An OpenBSD Super-Lint
- Supervisor Dr. Joseph Kiniry
- Subject Area Software Engineering
- Pre-requisites Very good knowledge of C
- Co-requisites (things you must learn along the way) Good knowledge of UNIX (generally) and OpenBSD (specifically), static program checking, and OS-level systems programming
- Subject Coverage Programming Languages, Compilers, Static Analysis
- Project Type Design and Implementation
- Hardware Any computer running OpenBSD
Description
OpenBSD is widely regarded as the world's most secure operating system. It represents the combined effort of hundreds of dedicated individuals, most of whom work in their spare time for free, over nearly a decade.
OpenBSD developers try very hard to write code that is well-designed, clean, maintainable, but above all, secure. A number of techniques are used for such, but most of them are relatively ad hoc when compared to the kind of program development that that KindSoftware research group regularly participates in.
One way to further improve the quality and security of OpenBSD code is to use various types of static analysis to reason about the code to (perhaps automatically) ensure that it conforms to some form of (perhaps lightweight, or entirely implicit) specification.
A number of tools exist to provide this kind of functionality. The most rudimentary of them is called "lint" and has been around for nearly twenty years. Lint statically checks C code for standard programming errors, but is not very "smart".
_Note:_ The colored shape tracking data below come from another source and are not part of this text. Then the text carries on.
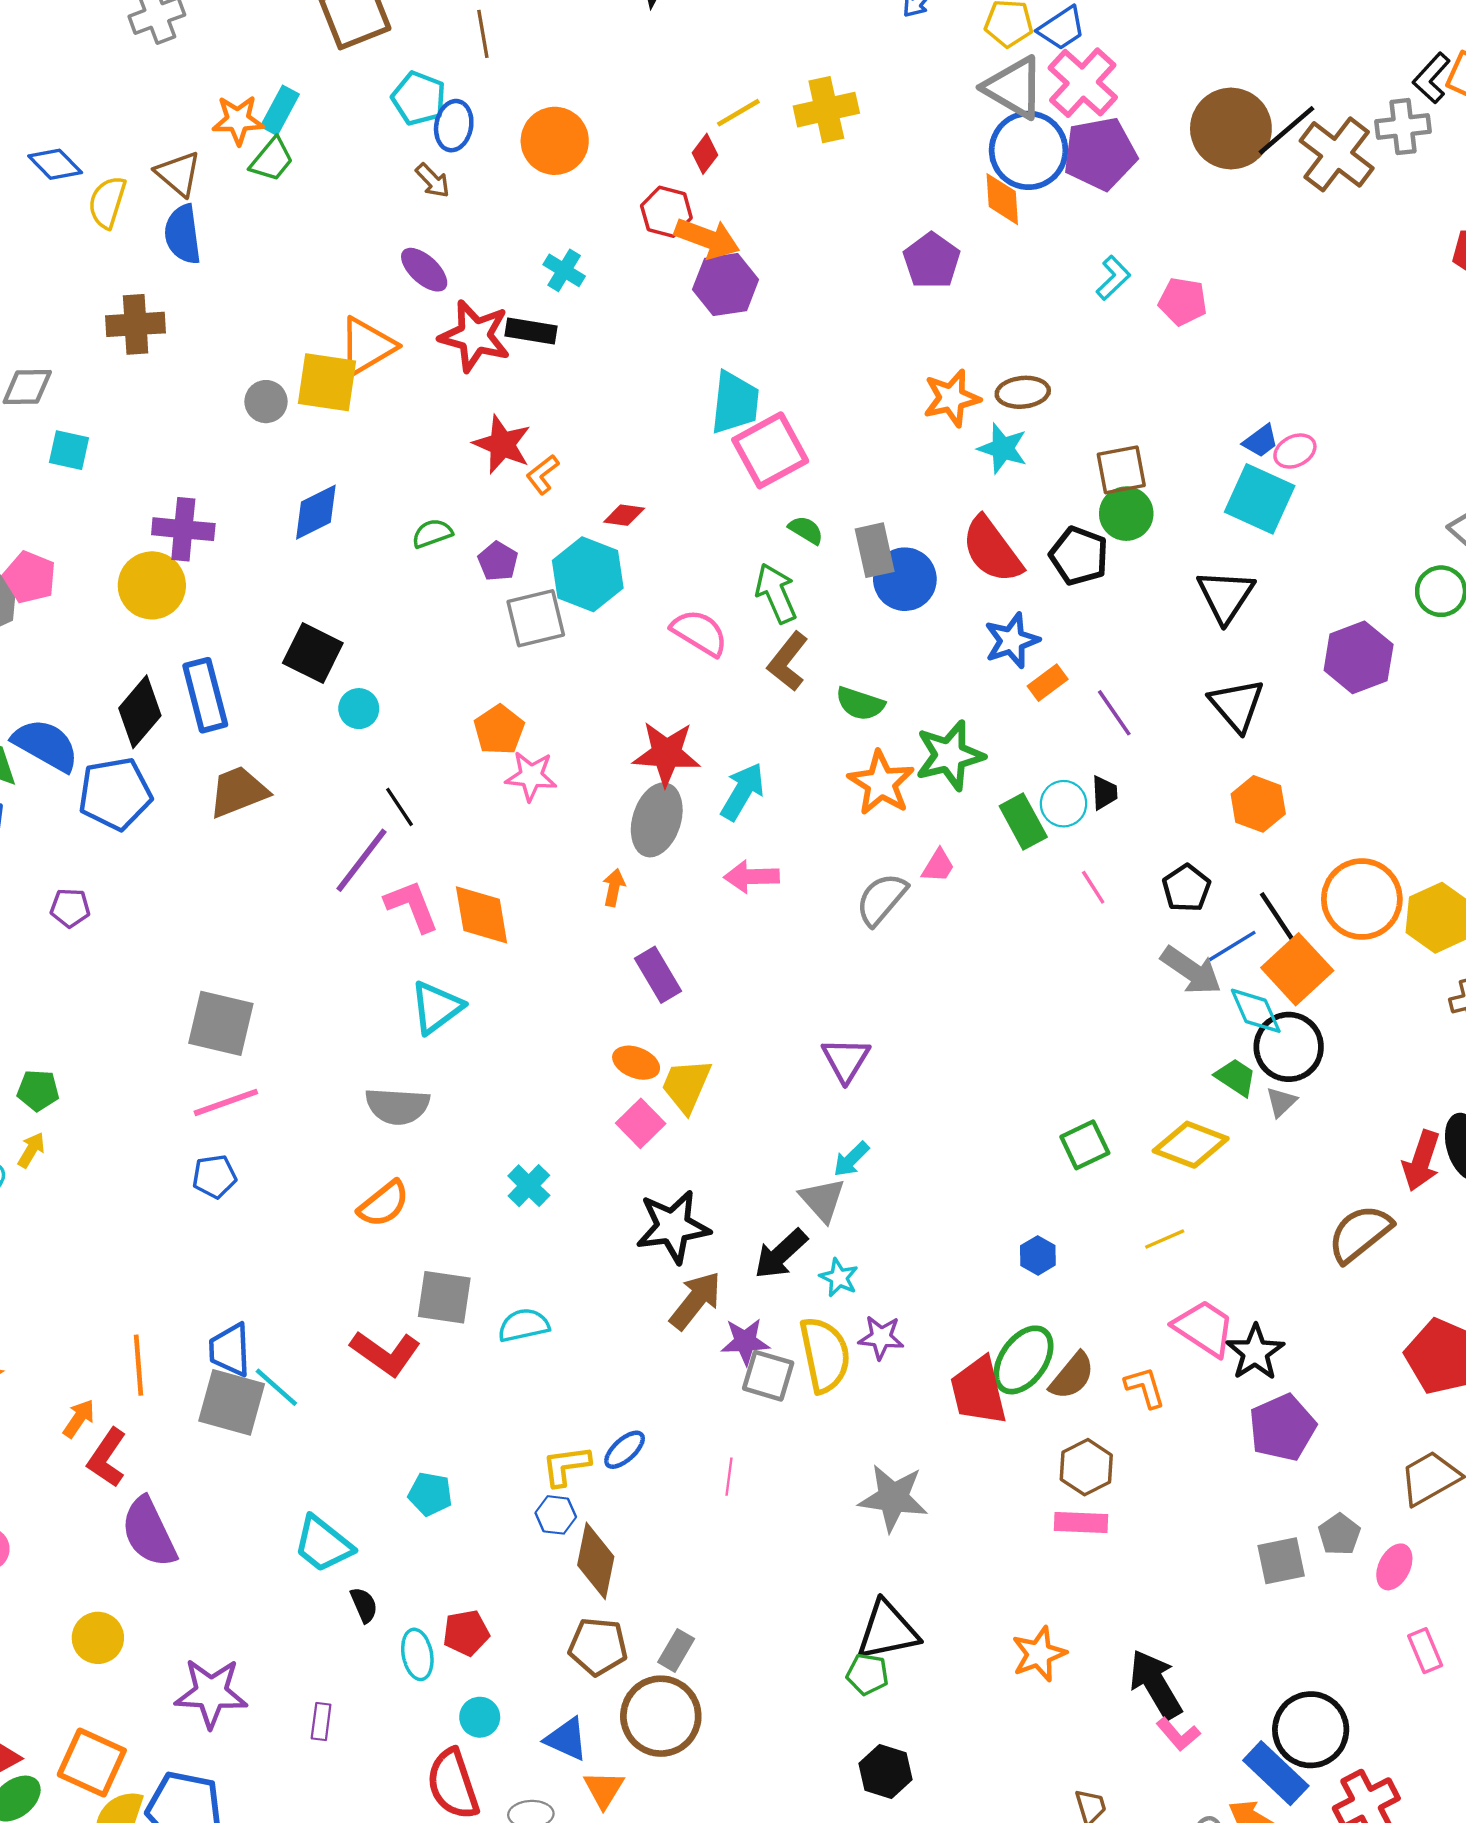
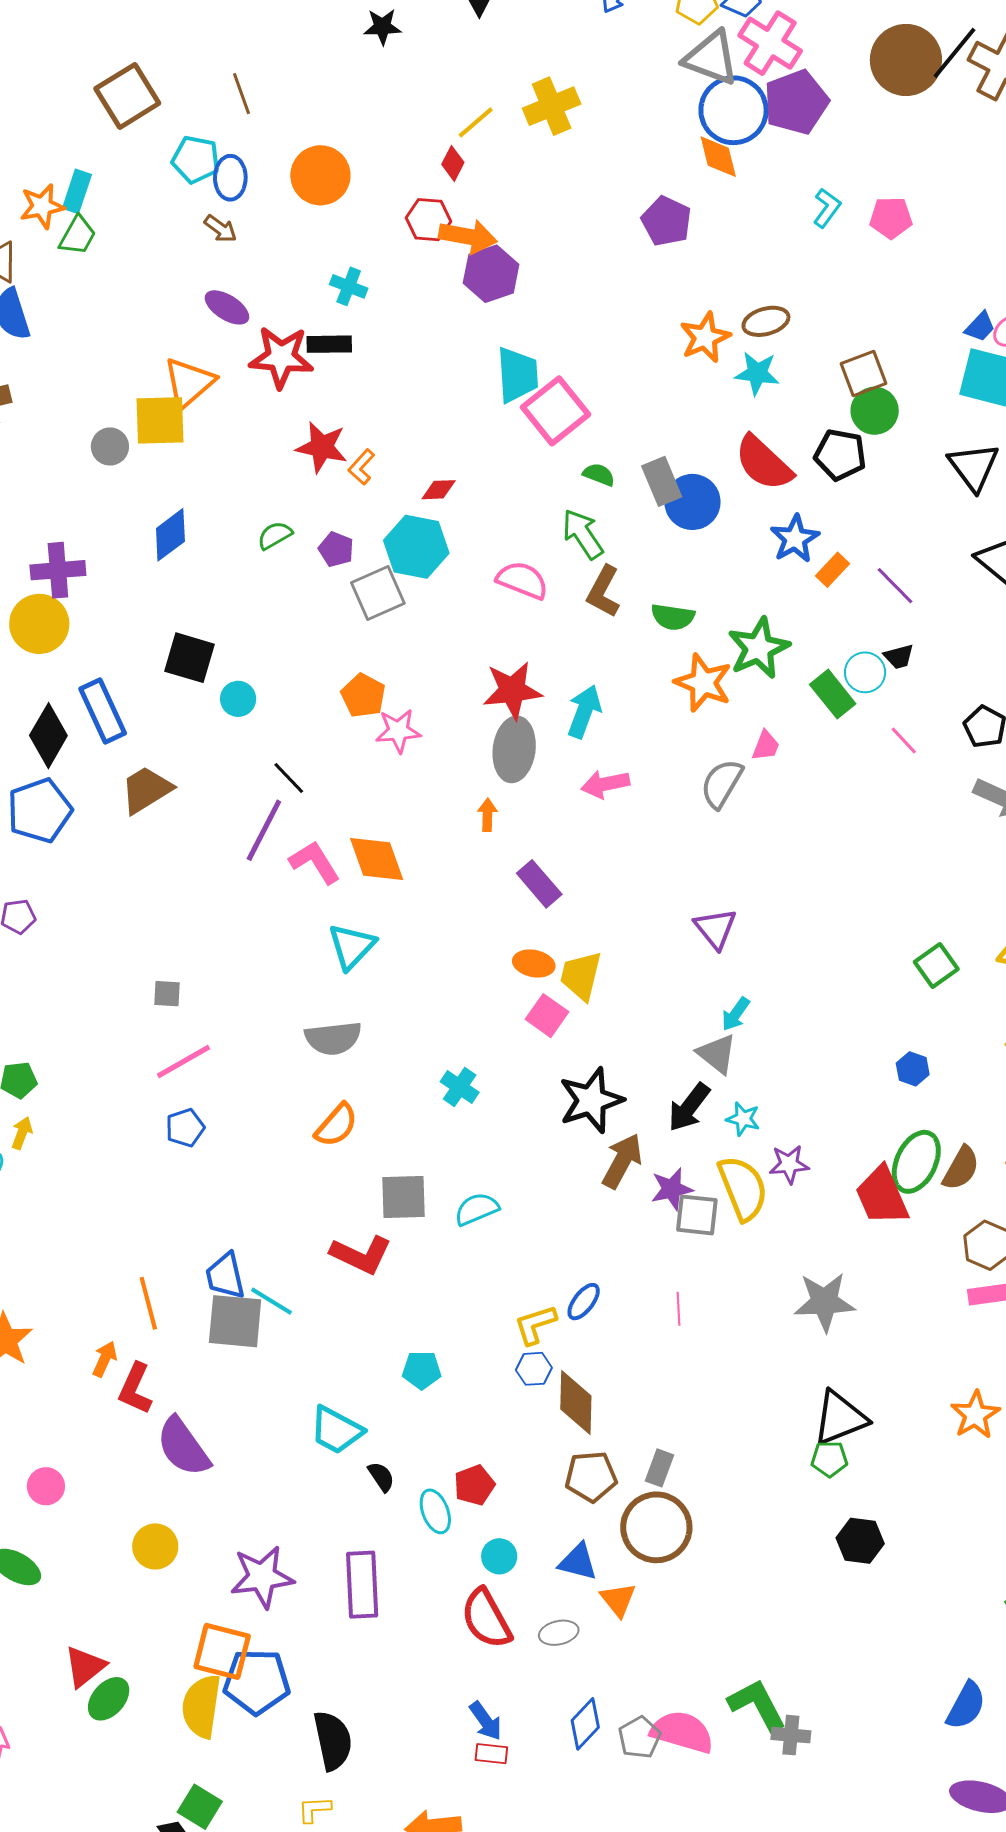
black trapezoid: (1104, 793) -> (899, 657), turned 88
gray square: (221, 1023) -> (167, 994), size x0.5
purple rectangle: (321, 1722) -> (362, 1585), size x2.0
orange square: (92, 1763) -> (222, 1651), moved

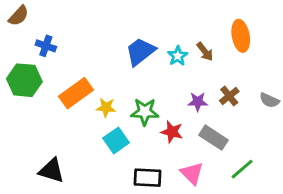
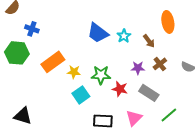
blue trapezoid: (140, 52) -> (98, 33), turned -105
brown arrow: (205, 52) -> (149, 41), moved
black triangle: (52, 171) -> (23, 116), moved
pink triangle: (192, 173) -> (134, 118), turned 30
Other, much more advanced, static analysis tools have been developed over the years. One of the most mature of these tools was originally called LCLint. It has seen a number of different implementations, the most recent of which is called Splint.
The main problem with static analysis of arbitrary C code is that (a) C's semantics are under-defined, and (b) aliasing and pointer manipulation make reasoning impossible in many situations. This means that tools like Splint are necessarily incomplete, as they cannot reason about arbitrary C code and thus many problems in the code cannot be detected, and unsound, as some of the problems that these tools identify are not in fact errors.
But OpenBSD C code is not arbitrary. The OpenBSD developers have strict coding conventions that significantly restricts the use of C programming constructs. These conventions can thus significantly simplify the semantic domain, thereby improving the chances of developing a sound and complete automated reasoning framework.
This project focuses on (a) developing local expertise in these tools, (b) formalising the conventions used by OpenBSD developers, and (c) synthesising these two results.
Mandatory Goals
- Gain familiarity with OpenBSD.
- Gain familiarity with lightweight static checkers for C like the lint tool.
- Evaluate several research static checkers for systems-level C code.
- Analyse and formalise some of the core OpenBSD development methodologies that simplify the domain semantics for automated reasoning.
- Design, implement, and test a framework for static checking systems-level C code in OpenBSD using a combination of existing FLOSS tools and new techniques and incorporating the results of the previous step.
- Release the framework and tools to the world under an appropriate FLOSS license, hopefully so that it will be incorporated into, and used by, OpenBSD.
Discretionary Goals
- Analyse a single critical OpenBSD component with the new tool.
- Support framework and tool indefinitely and help kick-start community for such.
- Coauthor, submit, and publish a paper on this work.
Exceptional Goals
- Analyse a several critical OpenBSD components with the new tool.
Sources of Information and Preparatory Reading
- OpenBSD
- The Splint FAQ
- Static Analysis Tools
- Look into CodeSurfer/C and CodeSurfer/x86